Maurizio. «Riallacciandomi alla tua domanda il valore del Blues è sociale, se lo individuiamo in quell’ambito ancora oggi riesce ad avere un senso, raccontando i demoni del quotidiano, l’esistenza problematica delle persone e lo fa con la potenza ritmica e sessuale che ha in sé. È lì che trovi ancora adesso la chiave, perché tutti hanno bisogno di raccontare o semplicemente di essere raccontati per quello che sono nel loro giorno dopo giorno. Se invece la vogliamo per forza stilizzare in genere musicale, a quel punto, secondo me, ha bisogno di essere contaminato per poterlo raccontare».

Il pubblico che avete in Italia è lo stesso per tipologia anche all’estero?

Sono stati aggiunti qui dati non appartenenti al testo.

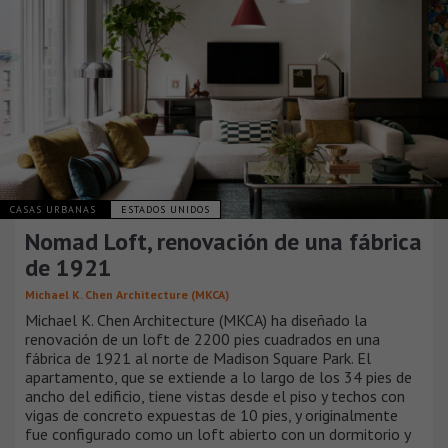
CASAS URBANAS
ESTADOS UNIDOS
Nomad Loft, renovación de una fábrica
de 1921
Michael K. Chen Architecture (MKCA)
Michael K. Chen Architecture (MKCA) ha diseñado la
renovación de un loft de 2200 pies cuadrados en una
fábrica de 1921 al norte de Madison Square Park. El
apartamento, que se extiende a lo largo de los 34 pies de
ancho del edificio, tiene vistas desde el piso y techos con
vigas de concreto expuestas de 10 pies, y originalmente
fue configurado como un loft abierto con un dormitorio y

Maurizio. «In Italia ci sono alcune zone dove c’è molto interscambio culturale, penso ad alcuni circuiti underground milanesi per esempio, e qui vedi molti giovani. Nelle circuitazioni classiche, dove ancora in Italia si tende a fare il Blues Festival in modalità sacra, lì arriva un pubblico nostro coetaneo o più anziano, molto conservativo. All’estero invece trovi un po’ l’uno e un po’ l’altro mescolato insieme ed è questa la cosa affascinante. Un sessantenne e un ventenne possono stare allo stesso concerto per ascoltare della musica col puro scopo di divertirsi, senza per forza dargli un risvolto sociale oppure musicale».
Raffo. «Bisogna cercare di rendere il Blues fruibile anche da chi non ha un vocabolario “blues” o comunque si aspetta un genere classico, cercando contaminazioni con altri mondi, in modo da coinvolgere emotivamente le persone che ascoltano. Quando suoniamo dal vivo vediamo la reazione del pubblico, è uno scambio di energia che dal palco va alla gente che ascolta e ritorna al palco. La curiosità si genera anche con l’esperienza».

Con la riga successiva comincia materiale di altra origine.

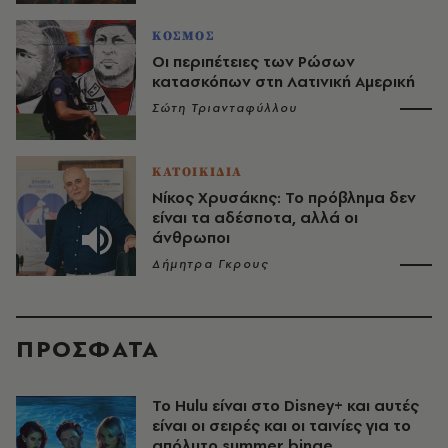
ΚΟΣΜΟΣ
Οι περιπέτειες των Ρώσων
κατασκόπων στη Λατινική Αμερική
Σώτη Τριανταφύλλου
ΚΑΤΟΙΚΙΔΙΑ
Νίκος Χρυσάκης: Το πρόβλημα δεν
είναι τα αδέσποτα, αλλά οι
άνθρωποι
Δήμητρα Γκρους
ΠΡΟΣΦΑΤΑ
Το Hulu είναι στο Disney+ και αυτές
είναι οι σειρές και οι ταινίες για το
απόλυτο summer binge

Insomma, il Fango Sacro da cui provenite!
Maurizio. «Esatto, il fango modella è qualcosa di plasmabile e dunque di modificabile, ma è lo stesso in cui mettiamo i piedi tutti i giorni, il fango della vita, quindi “sacro” nel senso laico. Il termine Sacromud ha anche un aneddoto personale: ho conosciuto Raffo che cantava nei locali dell’entroterra in acustico. Nella sua voce ho individuato un qualcosa che mi faceva vibrare. Un giorno gli ho detto: sotto tutto questo tuo fare un po’ aristocratico hai il “sacro fango”. Da lì è nato questo tormentone diventato poi il nostro nome».